In February I touched on my journey into proving my line back to an ancestor, Stephen Hopkins, who was a passenger on the Mayflower. I’m continuing the research to obtain as many official registration records as possible. Where I can’t get those official records, I’ve ventured into secondary records such as censuses, church registers, published family histories, and old newspapers. I’ve also joined several genealogical societies and Facebook Genealogical groups from different areas.
I am so close, and yet so far, from my application being
accepted.
I can prove with official records that I am descended from William
Wood and Hannah J. Dodge (whom we believe was ‘taken in’ and adopted by a
Thompson family at a young age). That
section of my tree looks like this:
With research, we start with what we know and work our way back, which is how I followed the records to this relationship. Early on, I thought my 4th great grandfather’s name was John because that is the name given on the death record for William. My research expanded to look for records of any kind because government registration was not in place in 1834 for births. I was unable to find anything that linked William Wood as the son of John Wood. I did however piece together census information starting in 1851 for William Wood as the father of William and this William’s father’s name was John Wood. I looked at John Wood being the grandfather, not the father of William the younger and started finding connections that supported this theory.
More often than we might think, historical records can hold incorrect information and I believe that the name John was not correct. I believe this because 1) I could not find a household with John as the head who had a son named William; 2) I could find several records that showed a William Wood and son William Wood; 3) William juniors’ son Gilbert reported the death. Gilbert was a young boy when William senior died and he may not have known or remembered his grandfather’s first name; 4) I can find more substantiation for the relationship of William and William, and none for John and William as father and son.
One of the records sources I found William on are the Canadian Census records from 1851 through the 1911 census, the last before he died.

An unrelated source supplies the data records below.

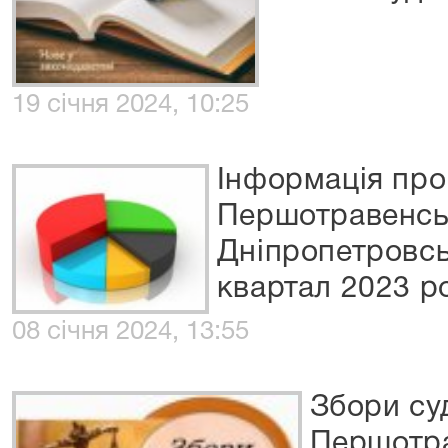
19 січня 2024, 10:25
Інформація про
Першотравенськ
Дніпропетровськ
квартал 2023 р
08 січня 2024, 13:55
Збори су
Першотра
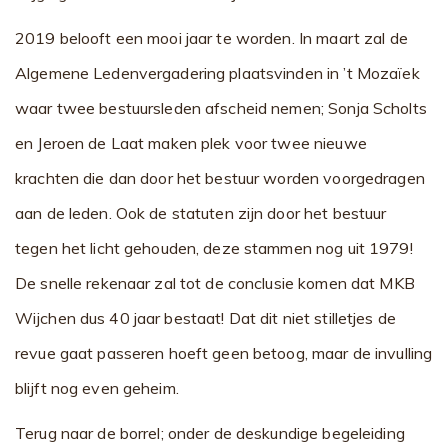
2019 belooft een mooi jaar te worden. In maart zal de
Algemene Ledenvergadering plaatsvinden in ’t Mozaïek
waar twee bestuursleden afscheid nemen; Sonja Scholts
en Jeroen de Laat maken plek voor twee nieuwe
krachten die dan door het bestuur worden voorgedragen
aan de leden. Ook de statuten zijn door het bestuur
tegen het licht gehouden, deze stammen nog uit 1979!
De snelle rekenaar zal tot de conclusie komen dat MKB
Wijchen dus 40 jaar bestaat! Dat dit niet stilletjes de
revue gaat passeren hoeft geen betoog, maar de invulling
blijft nog even geheim.
Terug naar de borrel; onder de deskundige begeleiding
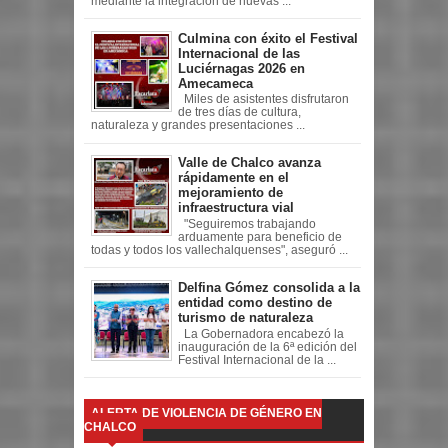
mediante la integración de nuevas ...
Culmina con éxito el Festival
Internacional de las
Luciérnagas 2026 en
Amecameca
Miles de asistentes disfrutaron
de tres días de cultura,
naturaleza y grandes presentaciones ...
Valle de Chalco avanza
rápidamente en el
mejoramiento de
infraestructura vial
"Seguiremos trabajando
arduamente para beneficio de
todas y todos los vallechalquenses", aseguró ...
Delfina Gómez consolida a la
entidad como destino de
turismo de naturaleza
La Gobernadora encabezó la
inauguración de la 6ª edición del
Festival Internacional de la ...
ALERTA DE VIOLENCIA DE GÉNERO EN
CHALCO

When reviewing the 1851 Census I found Wm Wood listed twice
on the same page and I believe it is a record of the same person. Families of the time often lived near or on
the same property and the first record shows the household of David Wood and
his wife Magdalene, their son and Wm Wood listed as a Labourer and not a member
of the household family. (See the image below). David is Williams older brother and I believe
William was residing with or helping around the farm. He might possibly have been there when the
census was taken so he was included. After
all, it was the first census, and they were enumerating everyone in the household.
On the same page of the census, lines 26 to 31, is the household of Wm Wood, aged 64, widow and his children – Jane, Ebenezer & Hannah along with a boy named Gregory Whitelock, Wm Wood jun, age 19 also a labourer, and Margaritte Babcock. They are listed as family members.
On the 1861 Census I find William Wood senior living with William & Hannah and their children William, Eliza Jane, and
George C.
On this same page are William’s brother Ebenezer’s family
and other family surnames I recognize as familiar to our family: Boomhower,
Woodcock, Thompson, and Peterson.
By the 1871 census, William senior is now living with David
and Magdalene’s family (the same family listed on the 1851 census). This record is only a few pages after William
juniors’ family listing in the census, again supporting the theory they are
related and living nearby one another.
These census records analyzed together with other records I’ve
found make me confident that William’s father was William Wood, born in the
United States who married Mary Woodcock of Lennox & Addington in September
1819. The roadblock? Mary died before
the 1851 census was taken and birth registrations were not in place. I am struggling to find an acceptable record that
says she was the mother of William but I’m not giving up!